Comprising 124 pages, it begins by examining key principles and primary features of UNICEF child-friendly schooling and child-friendly education as well as new developments and focuses. The authors then turn their attention to fundamental concepts and key ideas in peacebuilding education. Applying a socioecological model of change to peacebuilding education, the authors maintain that sustainable, transformative peacebuilding education calls for multilayered, interlinked change whereby, for instance, micro-systemic changes in the classroom and school are reinforced and embedded through structural and cultural change at the macro-systemic level while being affirmed by action at the intermediate (including community) meso-systemic level. This change theory is frequently returned to as the study unfolds and is applied to each of the sixteen principal case studies.

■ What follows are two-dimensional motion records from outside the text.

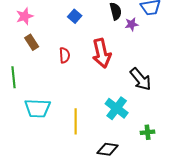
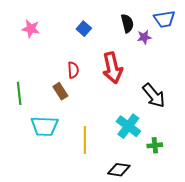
pink star: (25, 16) -> (31, 29), turned 30
brown rectangle: (32, 42) -> (60, 91), moved
green cross: (148, 132) -> (155, 145), moved

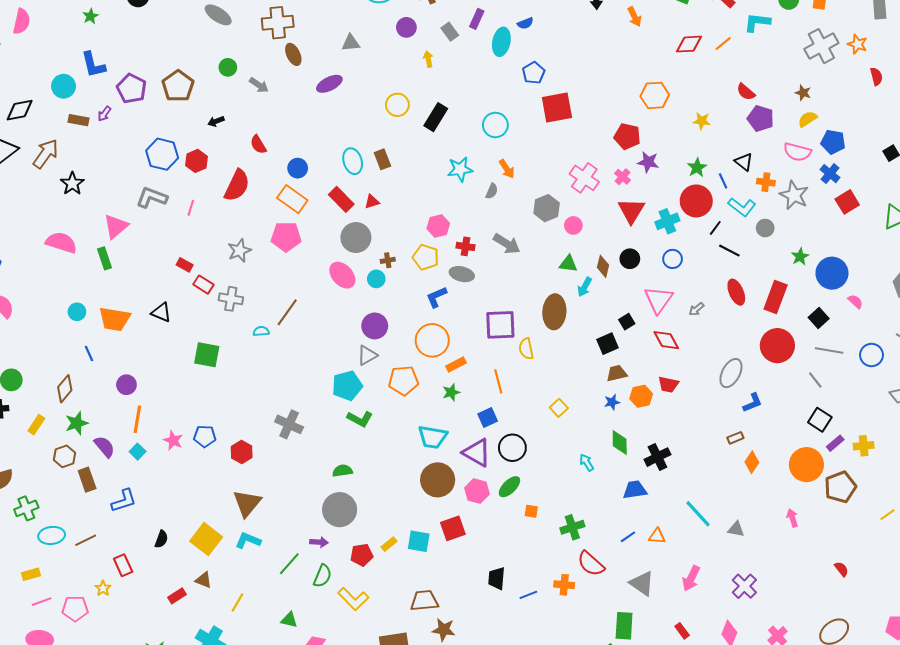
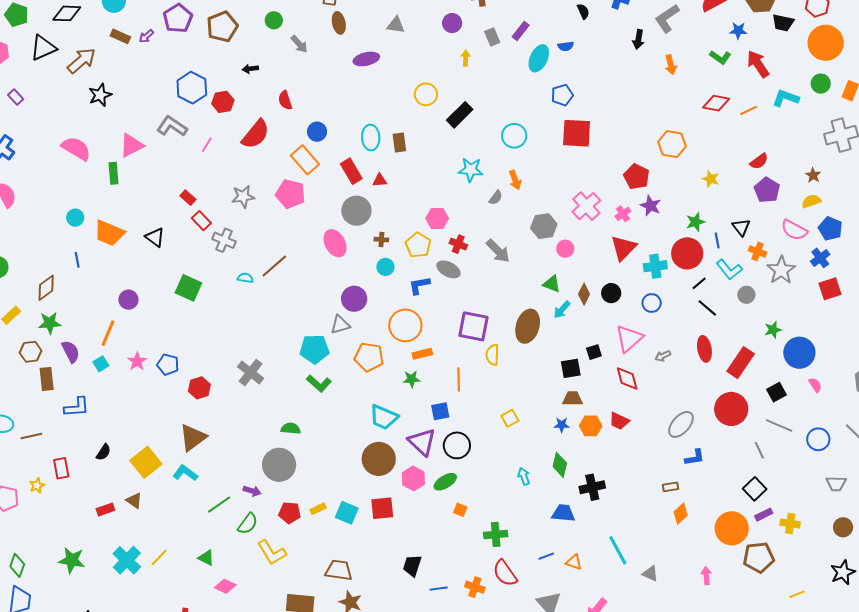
red semicircle: (746, 92) -> (759, 161), turned -90
cyan circle: (376, 279) -> (385, 267), moved
purple circle: (126, 385) -> (128, 300), moved
yellow line: (237, 602) -> (159, 557), moved

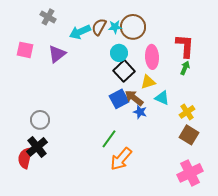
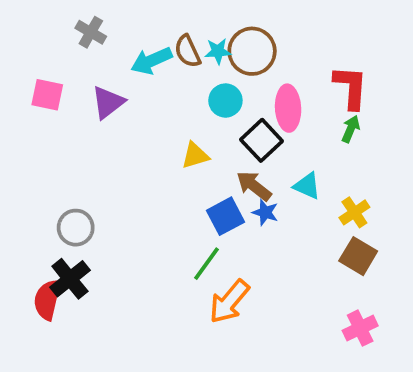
brown semicircle: (99, 27) -> (188, 51), turned -54
black square: (124, 71) -> (261, 140), moved
yellow triangle: (148, 82) -> (195, 156), moved
blue square: (119, 99) -> (225, 216), moved
pink cross: (190, 173) -> (360, 328), size x0.7

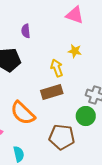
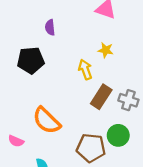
brown rectangle: (52, 92) -> (101, 97), moved, turned -40
green circle: (86, 116) -> (118, 135), moved

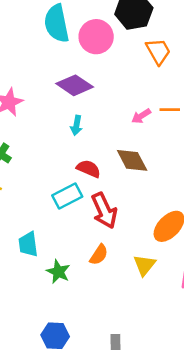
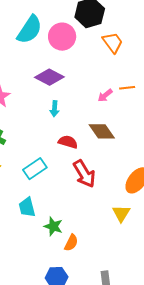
cyan semicircle: (57, 23) -> (30, 30), turned -128
cyan rectangle: (67, 196) -> (35, 169), moved
orange semicircle: (99, 255) -> (71, 243), moved

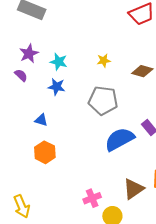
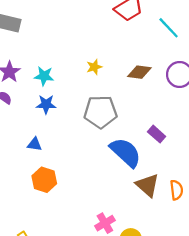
blue semicircle: (120, 139) -> (126, 152), turned 80
brown triangle: (134, 189) -> (147, 185), moved, turned -35

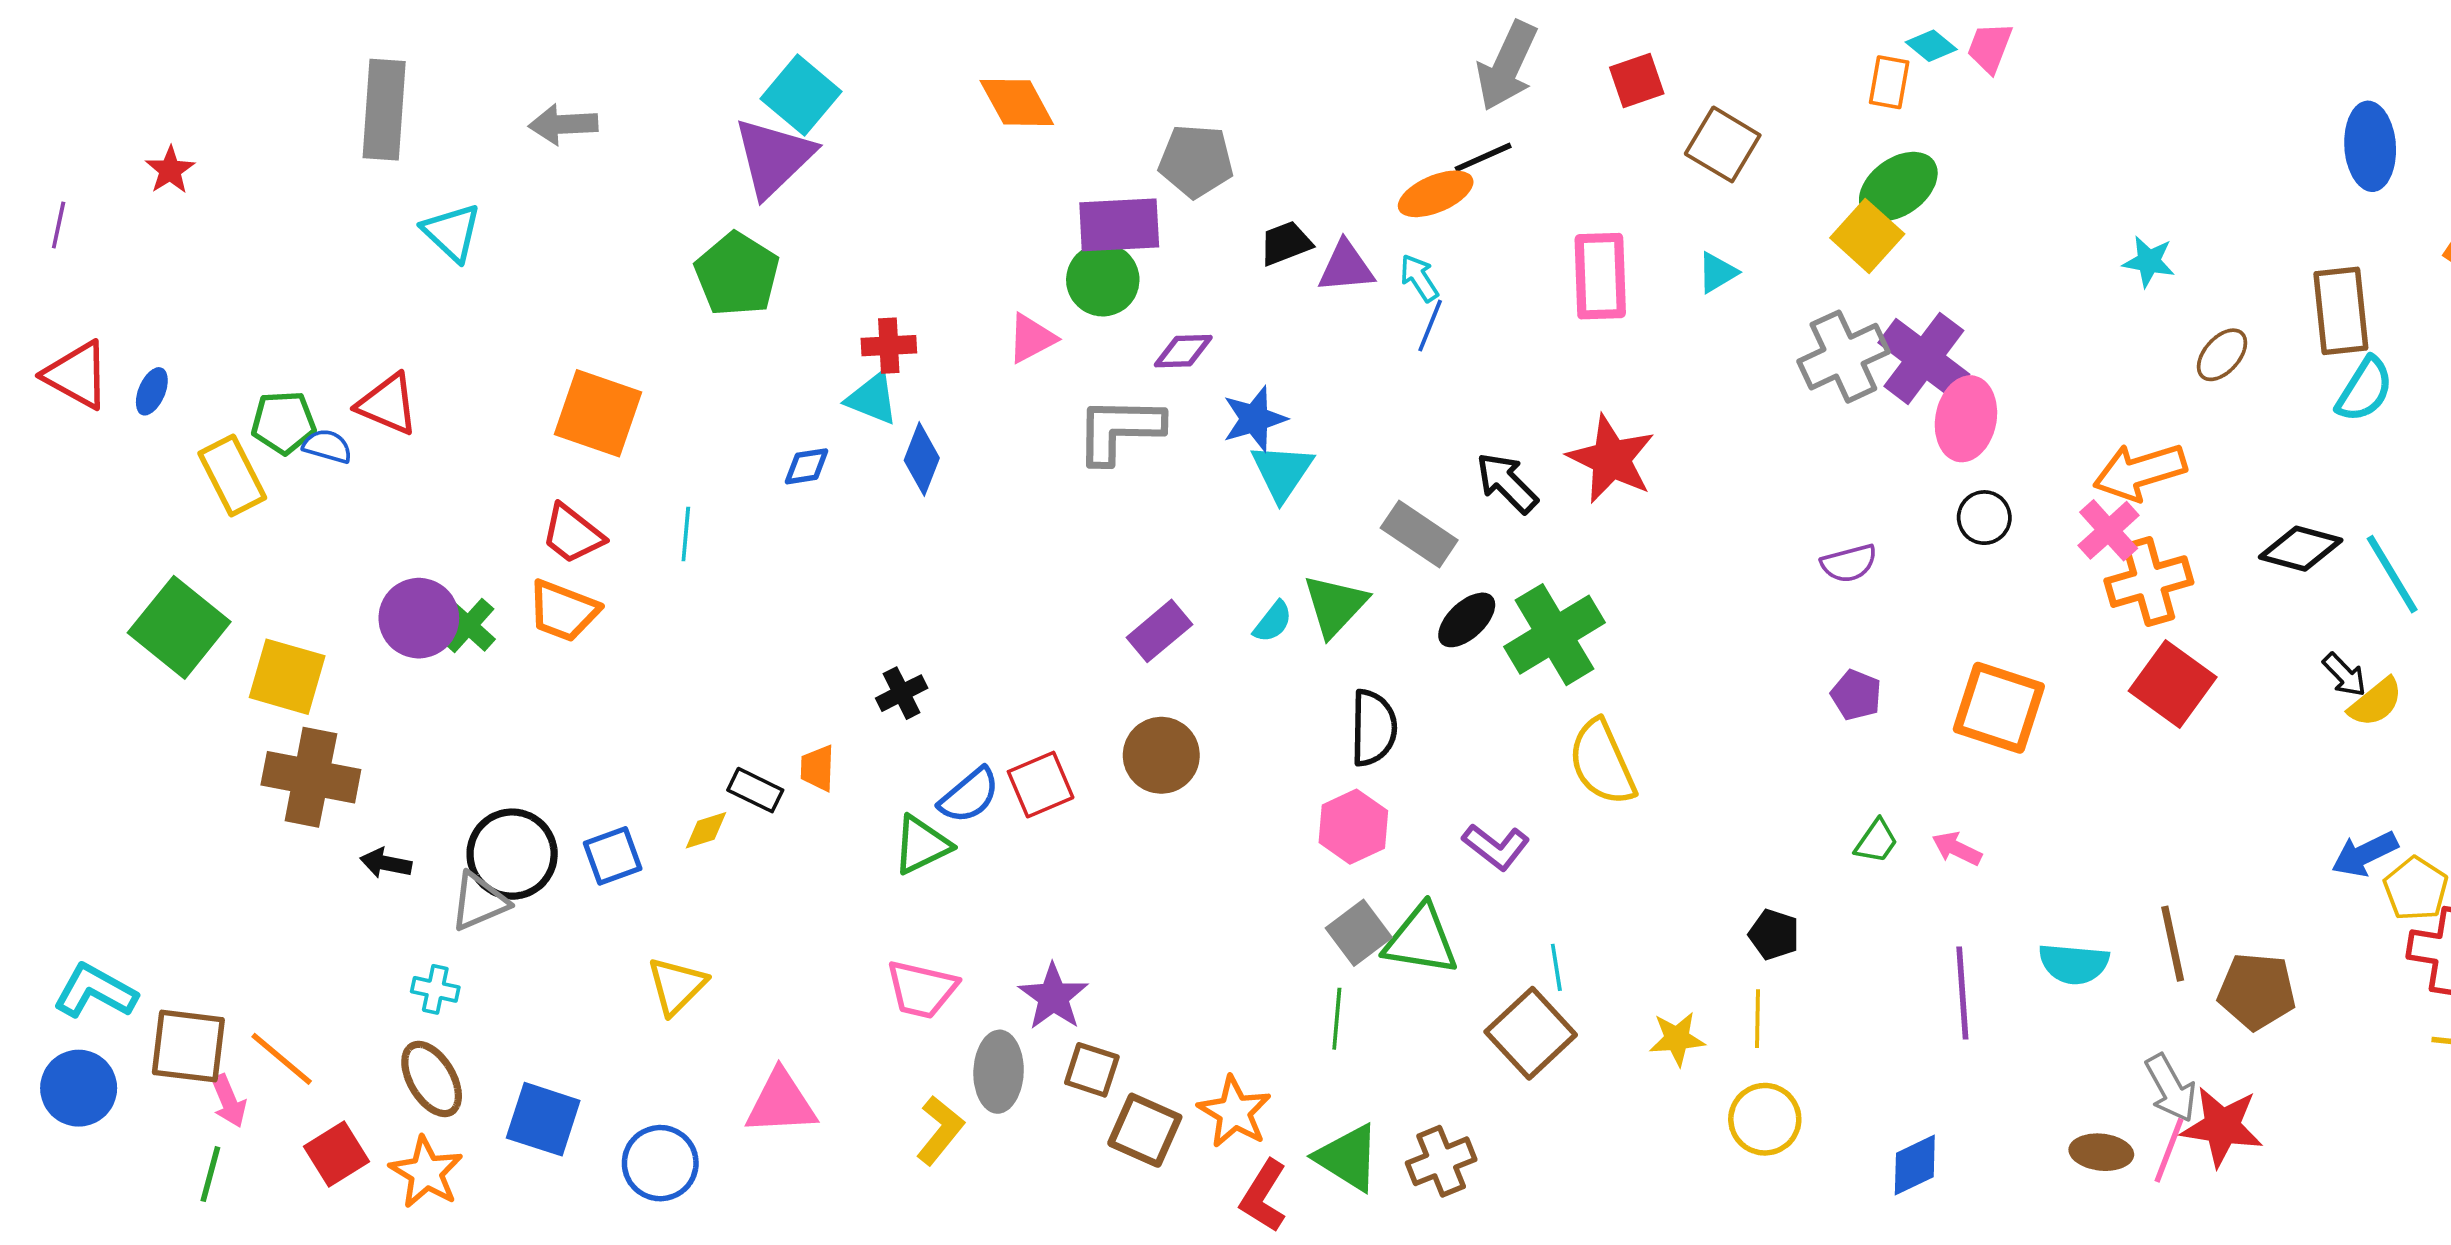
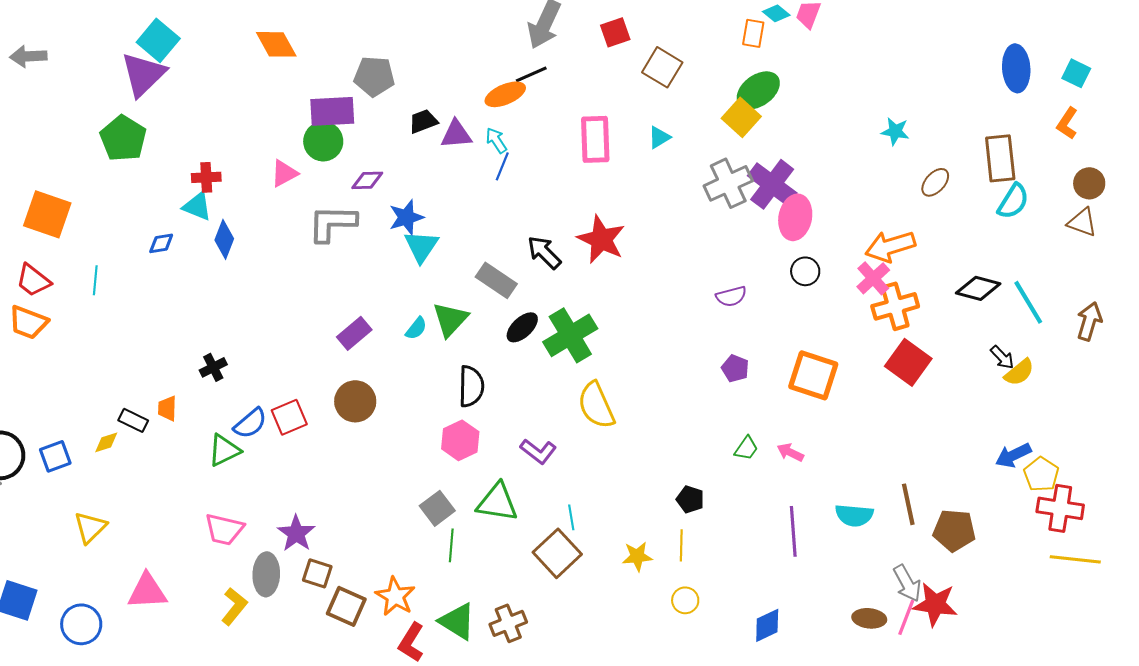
gray square: (1359, 933) -> (437, 508), moved
yellow circle: (1765, 1119) -> (685, 600), size x0.7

The authors then explore child-friendly school elements through a peacebuilding lens identifying elements that are ‘peacebuilding resonant’ (i.e. already making a contribution to peacebuilding), that are ‘peacebuilding latent’ (i.e. having unrealized peacebuilding potential) and that constitute ‘peacebuilding gaps’ (i.e. areas left undeveloped by, but nonetheless organically connected to the child-friendly school concept and that, if implemented, would also fulfil an important peacebuilding function). Elements of the child-friendly school examined using this analytical spectrum include: school physical environment; school culture; curriculum; child-centered learning; student participation at school and in the community; the school as a community hub; the school as a learning organization. The study then goes on to examine the potential within system-wide child-friendly education developments for peacebuidling with sections on the professional development of teachers, the use of situation analyses, multi-sector and multi-level partnership approaches, national policy development, national-level child-friendly school teams, and national-level monitoring and evaluation. Risks and vulnerabilities that might follow from the application of child-friendly schooling for peacebuilding are then enumerated. The main text ends with recommendations for making child-friendly schooling more peacebuilding resonant. The publication also includes user friendly standards and indicators for child-friendly schools for peacebuilding in post-conflict context.